If New York City were in the tropics, all Starbucks would open onto hillsides filled with coffee, and patrons would wait on line in the shade while employees wore baskets instead of aprons and picked coffee cherries from the trees, shelled, roasted and ground them daily to make lattes. The sugar would come from the sugar mill next door, and you’d pass the sea of 6ft stalks as you walked inside.
There would be no leash laws, but there would be plenty of lots overgrown with pesky, insistent star grass in which dogs could do their business.
Skyscrapers would have tin roofs, and CEOs would have to shout at each other over the sound of the pounding rain.
Corner offices would have screens, and higher ups would put down their Blackberries to enjoy the breeze.
Homeless people wouldn’t have to wait on line at soup kitchens; they would just grab bananas from trees. Homeless shelters would be replaced with rows of hammocks strung between palms.
The fruit cart men would trade their carts for ladders and hand you oranges with the leaves still attached.
Umbrella vendors would all be millionaires.
Central Park would have waterfalls, ravines, and the occasional landslide.
There would be chickens in Times Square instead of pigeons.
Roosters would replace alarm clocks.
All taxis would be four wheelers. Or pickup trucks. Drivers would never tell you that you can’t squeeze 5 into a towncar; in fact, they’d encourage you to fit as many people as possible into the bed of the pickup.
Instead of an iphone, everyone would have a machete. Instead of looking for cafes with plugs to charge their phones, everyone would be looking for a grinder to sharpen their machetes.
Yelp would become a site for identifying edible flora.
The Brooklyn Bridge would be rickety and you’d hold your breath every time you drove over it.
Straphangers would actually hang from zipline straps.
Custodians would have weedwhackers, and instead of waxing the front lobby, they’d aggressively weedwhack the front yard.
14th St would wash out and be impassible after a big rainstorm.
Lizards would outnumber rats.
There would still be cockroaches everywhere.
MacLaren would go out of business, because moms would carry their children.

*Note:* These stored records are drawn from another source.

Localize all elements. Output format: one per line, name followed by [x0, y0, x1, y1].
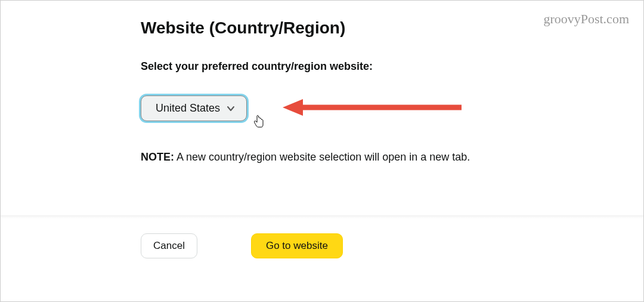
go-to-website-button[interactable]: Go to website — [251, 233, 343, 258]
dropdown-row: United States — [141, 95, 643, 121]
note-label: NOTE: — [141, 151, 174, 163]
chevron-down-icon — [226, 104, 236, 113]
instruction-label: Select your preferred country/region web… — [141, 60, 643, 73]
note-body: A new country/region website selection w… — [174, 151, 470, 163]
dropdown-selected-value: United States — [156, 102, 220, 115]
action-buttons: Cancel Go to website — [141, 233, 343, 258]
watermark-text: groovyPost.com — [543, 11, 629, 27]
section-divider — [1, 215, 643, 219]
country-region-dropdown[interactable]: United States — [141, 95, 247, 121]
svg-marker-1 — [283, 99, 303, 116]
note-text: NOTE: A new country/region website selec… — [141, 151, 643, 164]
red-arrow-annotation — [283, 97, 467, 120]
cursor-pointer-icon — [253, 115, 265, 131]
cancel-button[interactable]: Cancel — [141, 233, 197, 258]
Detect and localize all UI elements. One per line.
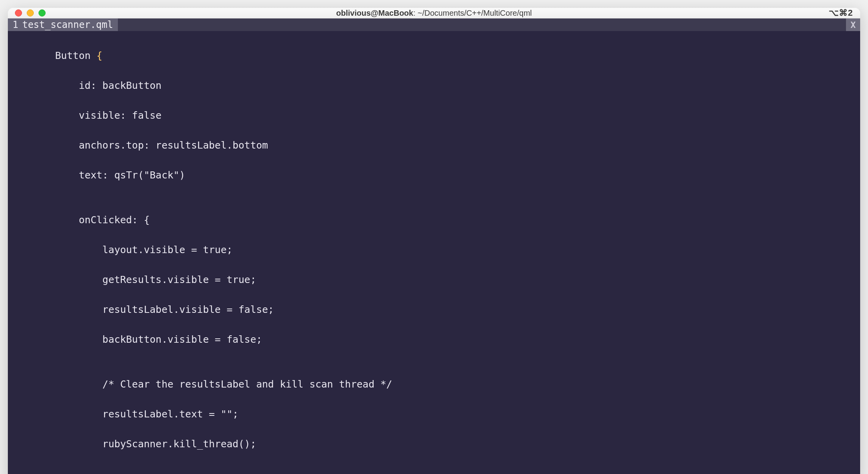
window-title-path: : ~/Documents/C++/MultiCore/qml <box>413 9 532 17</box>
close-window-button[interactable] <box>15 9 22 17</box>
tab-close-button[interactable]: X <box>846 18 860 31</box>
code-line: /* Clear the resultsLabel and kill scan … <box>8 377 860 392</box>
editor: 1 test_scanner.qml X Button { id: backBu… <box>8 18 860 474</box>
code-area[interactable]: Button { id: backButton visible: false a… <box>8 31 860 474</box>
code-line: Button { <box>8 48 860 63</box>
code-line: id: backButton <box>8 78 860 93</box>
terminal-window: oblivious@MacBook: ~/Documents/C++/Multi… <box>8 8 860 474</box>
code-line: visible: false <box>8 108 860 123</box>
titlebar: oblivious@MacBook: ~/Documents/C++/Multi… <box>8 8 860 18</box>
window-title: oblivious@MacBook: ~/Documents/C++/Multi… <box>8 9 860 18</box>
code-line: resultsLabel.text = ""; <box>8 407 860 422</box>
tab-index: 1 <box>13 19 18 30</box>
tabline-filler <box>118 18 846 31</box>
traffic-lights <box>15 9 46 17</box>
code-line: getResults.visible = true; <box>8 272 860 287</box>
window-title-host: oblivious@MacBook <box>336 9 413 17</box>
code-line: onClicked: { <box>8 213 860 228</box>
tab-active[interactable]: 1 test_scanner.qml <box>8 18 118 31</box>
maximize-window-button[interactable] <box>39 9 46 17</box>
code-line: anchors.top: resultsLabel.bottom <box>8 138 860 153</box>
code-line: resultsLabel.visible = false; <box>8 302 860 317</box>
window-shortcut-indicator: ⌥⌘2 <box>829 8 853 18</box>
tabline: 1 test_scanner.qml X <box>8 18 860 31</box>
tab-filename: test_scanner.qml <box>22 19 113 30</box>
code-line: text: qsTr("Back") <box>8 168 860 183</box>
minimize-window-button[interactable] <box>27 9 34 17</box>
code-line: layout.visible = true; <box>8 243 860 257</box>
code-line: rubyScanner.kill_thread(); <box>8 437 860 452</box>
code-line: backButton.visible = false; <box>8 332 860 347</box>
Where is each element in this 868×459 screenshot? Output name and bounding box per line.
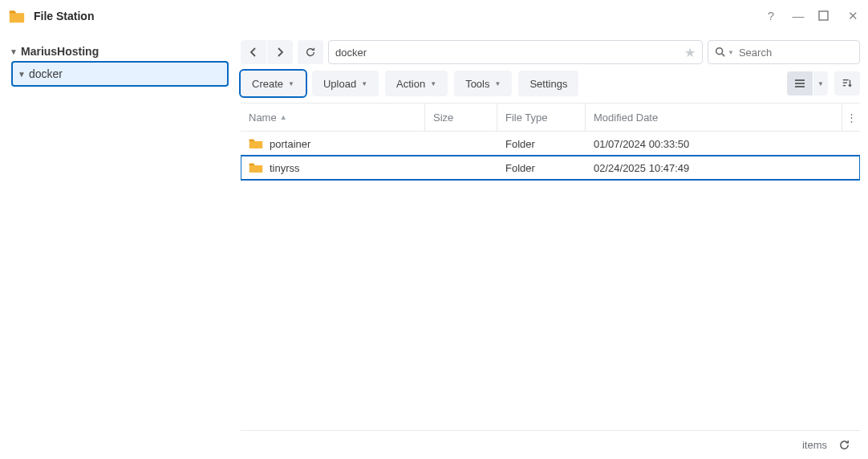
nav-group: [241, 40, 293, 64]
settings-label: Settings: [529, 78, 567, 90]
table-row[interactable]: tinyrss Folder 02/24/2025 10:47:49: [241, 156, 860, 180]
caret-down-icon: ▼: [495, 80, 501, 87]
list-icon: [794, 79, 805, 88]
sidebar: ▼ MariusHosting ▼ docker: [0, 32, 233, 459]
tree-root-label: MariusHosting: [21, 45, 99, 58]
items-label: items: [802, 439, 827, 451]
path-input[interactable]: [335, 47, 684, 59]
search-input[interactable]: [739, 47, 868, 59]
content-area: ★ ▼ Create ▼ Upload ▼ Action ▼: [233, 32, 868, 459]
grid-header: Name ▲ Size File Type Modified Date ⋮: [241, 103, 860, 132]
caret-down-icon: ▼: [10, 47, 21, 56]
svg-line-2: [722, 54, 724, 56]
column-header-name[interactable]: Name ▲: [241, 104, 425, 131]
folder-icon: [249, 138, 263, 149]
path-field[interactable]: ★: [328, 40, 703, 64]
column-type-label: File Type: [505, 112, 548, 124]
refresh-icon: [838, 439, 850, 451]
main-layout: ▼ MariusHosting ▼ docker: [0, 32, 868, 459]
maximize-icon[interactable]: [818, 10, 833, 21]
sort-button[interactable]: [834, 71, 860, 95]
upload-label: Upload: [323, 78, 356, 90]
view-dropdown-button[interactable]: ▼: [813, 71, 828, 95]
back-button[interactable]: [241, 40, 266, 64]
favorite-star-icon[interactable]: ★: [684, 45, 696, 60]
tools-button[interactable]: Tools ▼: [454, 71, 512, 96]
create-label: Create: [252, 78, 283, 90]
create-button[interactable]: Create ▼: [241, 71, 306, 96]
tree-item-docker[interactable]: ▼ docker: [13, 63, 227, 85]
app-title: File Station: [34, 10, 764, 22]
tree-root[interactable]: ▼ MariusHosting: [5, 40, 227, 63]
svg-point-1: [716, 48, 723, 55]
action-toolbar: Create ▼ Upload ▼ Action ▼ Tools ▼ Setti…: [241, 71, 860, 96]
status-bar: items: [241, 430, 860, 459]
row-type: Folder: [505, 138, 535, 150]
svg-rect-0: [819, 11, 828, 20]
settings-button[interactable]: Settings: [518, 71, 578, 96]
refresh-icon: [305, 47, 316, 58]
row-date: 01/07/2024 00:33:50: [594, 138, 689, 150]
caret-down-icon: ▼: [288, 80, 294, 87]
caret-down-icon: ▼: [18, 70, 29, 79]
refresh-button[interactable]: [298, 40, 323, 64]
table-row[interactable]: portainer Folder 01/07/2024 00:33:50: [241, 132, 860, 156]
view-mode-group: ▼: [787, 71, 828, 95]
caret-down-icon[interactable]: ▼: [728, 49, 734, 56]
list-view-button[interactable]: [787, 71, 813, 95]
action-label: Action: [396, 78, 425, 90]
titlebar: File Station ? — ✕: [0, 0, 868, 32]
column-header-date[interactable]: Modified Date: [586, 104, 842, 131]
search-icon: [715, 47, 726, 58]
footer-refresh-button[interactable]: [838, 439, 850, 451]
column-header-type[interactable]: File Type: [497, 104, 586, 131]
column-size-label: Size: [433, 112, 453, 124]
upload-button[interactable]: Upload ▼: [312, 71, 379, 96]
caret-down-icon: ▼: [361, 80, 367, 87]
help-icon[interactable]: ?: [764, 9, 778, 22]
forward-button[interactable]: [267, 40, 293, 64]
column-date-label: Modified Date: [594, 112, 658, 124]
column-header-size[interactable]: Size: [425, 104, 497, 131]
sort-icon: [842, 78, 853, 89]
row-date: 02/24/2025 10:47:49: [594, 162, 689, 174]
sort-asc-icon: ▲: [280, 113, 287, 121]
column-name-label: Name: [249, 112, 277, 124]
column-menu-button[interactable]: ⋮: [842, 104, 860, 131]
nav-toolbar: ★ ▼: [241, 40, 860, 64]
window-controls: ? — ✕: [764, 9, 860, 23]
chevron-right-icon: [276, 47, 284, 57]
caret-down-icon: ▼: [817, 80, 824, 87]
tree-item-label: docker: [29, 67, 63, 80]
chevron-left-icon: [249, 47, 258, 57]
caret-down-icon: ▼: [430, 80, 436, 87]
folder-icon: [249, 162, 263, 173]
action-button[interactable]: Action ▼: [385, 71, 448, 96]
close-icon[interactable]: ✕: [846, 9, 860, 23]
row-name: tinyrss: [270, 162, 300, 174]
grid-body: portainer Folder 01/07/2024 00:33:50 tin…: [241, 132, 860, 430]
row-name: portainer: [270, 138, 310, 150]
app-folder-icon: [8, 7, 26, 25]
row-type: Folder: [505, 162, 535, 174]
minimize-icon[interactable]: —: [791, 9, 805, 22]
tools-label: Tools: [465, 78, 489, 90]
search-field[interactable]: ▼: [708, 40, 860, 64]
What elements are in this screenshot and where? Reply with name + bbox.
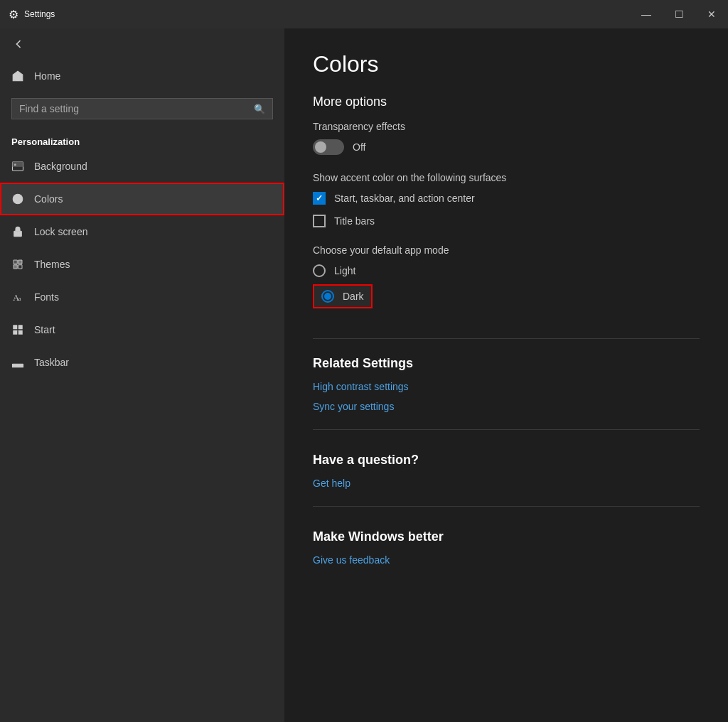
svg-rect-14 bbox=[18, 330, 23, 335]
svg-rect-17 bbox=[16, 365, 18, 367]
sync-settings-link[interactable]: Sync your settings bbox=[313, 401, 700, 412]
checkbox-row-titlebars: Title bars bbox=[313, 215, 700, 227]
svg-point-3 bbox=[14, 163, 16, 166]
transparency-toggle-state: Off bbox=[353, 141, 365, 153]
checkbox-taskbar-label: Start, taskbar, and action center bbox=[334, 193, 475, 204]
divider-3 bbox=[313, 506, 700, 507]
divider-2 bbox=[313, 429, 700, 430]
sidebar-item-lockscreen-label: Lock screen bbox=[34, 226, 87, 237]
checkbox-taskbar[interactable] bbox=[313, 192, 326, 205]
svg-rect-0 bbox=[16, 77, 20, 81]
sidebar-item-start[interactable]: Start bbox=[0, 313, 284, 346]
radio-row-dark-highlight[interactable]: Dark bbox=[313, 284, 373, 308]
maximize-button[interactable]: ☐ bbox=[663, 0, 695, 28]
sidebar-item-colors[interactable]: Colors bbox=[0, 183, 284, 215]
title-bar-title: Settings bbox=[24, 9, 55, 19]
sidebar-item-lockscreen[interactable]: Lock screen bbox=[0, 215, 284, 248]
radio-dark[interactable] bbox=[321, 290, 334, 303]
accent-surface-section: Show accent color on the following surfa… bbox=[313, 172, 700, 227]
sidebar-item-home[interactable]: Home bbox=[0, 60, 284, 92]
app-mode-section: Choose your default app mode Light Dark bbox=[313, 244, 700, 316]
sidebar: Home 🔍 Personalization Background C bbox=[0, 28, 284, 722]
svg-rect-11 bbox=[13, 325, 17, 329]
radio-light[interactable] bbox=[313, 264, 326, 277]
svg-rect-16 bbox=[14, 365, 15, 367]
sidebar-item-home-label: Home bbox=[34, 70, 60, 82]
app-mode-label: Choose your default app mode bbox=[313, 244, 700, 256]
page-title: Colors bbox=[313, 51, 700, 77]
svg-point-8 bbox=[17, 233, 18, 235]
sidebar-item-themes[interactable]: Themes bbox=[0, 248, 284, 281]
radio-light-label: Light bbox=[334, 265, 355, 276]
search-icon: 🔍 bbox=[254, 104, 265, 114]
title-bar: ⚙ Settings — ☐ ✕ bbox=[0, 0, 728, 28]
more-options-title: More options bbox=[313, 95, 700, 109]
svg-rect-13 bbox=[13, 330, 17, 335]
sidebar-item-fonts-label: Fonts bbox=[34, 291, 59, 303]
window-controls: — ☐ ✕ bbox=[630, 0, 728, 28]
minimize-button[interactable]: — bbox=[630, 0, 663, 28]
high-contrast-link[interactable]: High contrast settings bbox=[313, 381, 700, 392]
main-content: Colors More options Transparency effects… bbox=[284, 28, 728, 722]
sidebar-item-colors-label: Colors bbox=[34, 193, 63, 205]
svg-rect-12 bbox=[18, 325, 23, 329]
search-box[interactable]: 🔍 bbox=[11, 98, 273, 119]
svg-rect-2 bbox=[13, 162, 23, 167]
sidebar-item-background[interactable]: Background bbox=[0, 150, 284, 183]
sidebar-item-background-label: Background bbox=[34, 161, 87, 172]
related-settings-title: Related Settings bbox=[313, 356, 700, 371]
accent-surfaces-label: Show accent color on the following surfa… bbox=[313, 172, 700, 183]
get-help-link[interactable]: Get help bbox=[313, 478, 700, 489]
sidebar-item-themes-label: Themes bbox=[34, 259, 70, 270]
radio-row-light[interactable]: Light bbox=[313, 264, 700, 277]
checkbox-titlebars-label: Title bars bbox=[334, 215, 375, 227]
transparency-toggle[interactable] bbox=[313, 139, 344, 155]
sidebar-item-taskbar[interactable]: Taskbar bbox=[0, 346, 284, 379]
settings-icon: ⚙ bbox=[9, 8, 18, 21]
back-button[interactable] bbox=[0, 28, 284, 60]
svg-text:a: a bbox=[18, 296, 21, 302]
have-question-title: Have a question? bbox=[313, 453, 700, 468]
sidebar-item-start-label: Start bbox=[34, 324, 55, 335]
checkbox-row-taskbar: Start, taskbar, and action center bbox=[313, 192, 700, 205]
transparency-label: Transparency effects bbox=[313, 121, 700, 132]
app-container: Home 🔍 Personalization Background C bbox=[0, 28, 728, 722]
radio-dark-label: Dark bbox=[343, 291, 364, 302]
give-feedback-link[interactable]: Give us feedback bbox=[313, 554, 700, 566]
close-button[interactable]: ✕ bbox=[695, 0, 728, 28]
sidebar-item-taskbar-label: Taskbar bbox=[34, 357, 69, 368]
sidebar-item-fonts[interactable]: A a Fonts bbox=[0, 281, 284, 313]
svg-point-6 bbox=[19, 197, 21, 198]
checkbox-titlebars[interactable] bbox=[313, 215, 326, 227]
make-windows-title: Make Windows better bbox=[313, 529, 700, 544]
svg-point-4 bbox=[13, 194, 23, 204]
transparency-toggle-row: Off bbox=[313, 139, 700, 155]
divider-1 bbox=[313, 338, 700, 339]
svg-point-5 bbox=[15, 197, 16, 198]
personalization-label: Personalization bbox=[0, 131, 284, 150]
search-input[interactable] bbox=[19, 103, 254, 114]
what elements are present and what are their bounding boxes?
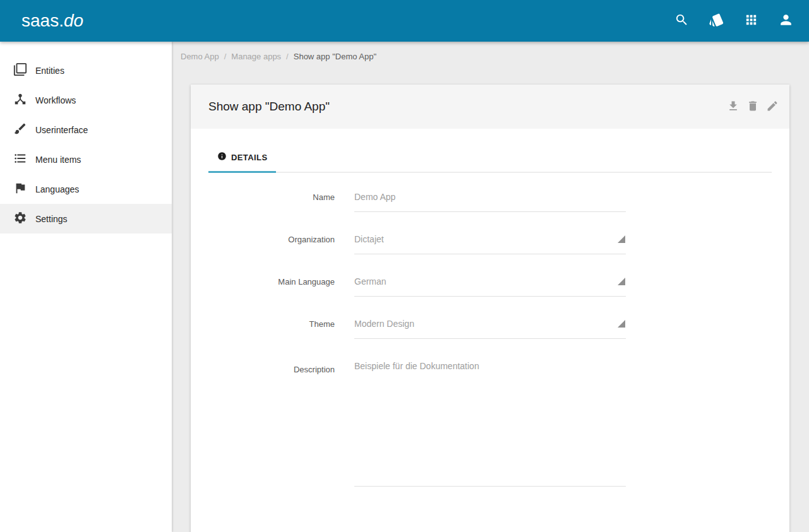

Wall Streeters would put on their rubber boots, put down their Bluetooths, and learn the real prices of the commodities they trade.
Living in New York is by no means easy, living in the tropics isn’t necessarily paradise. People say of NYC that “if you make it here, then you can make it anywhere,” but maybe the saying should really go, “if you can feed your family in a place where the challenges posed by the natural world rival daily the persistent injustices exercised by local government and the fiscal reaches of first world corporate presence for the title of greatest threat, then you can make it anywhere.”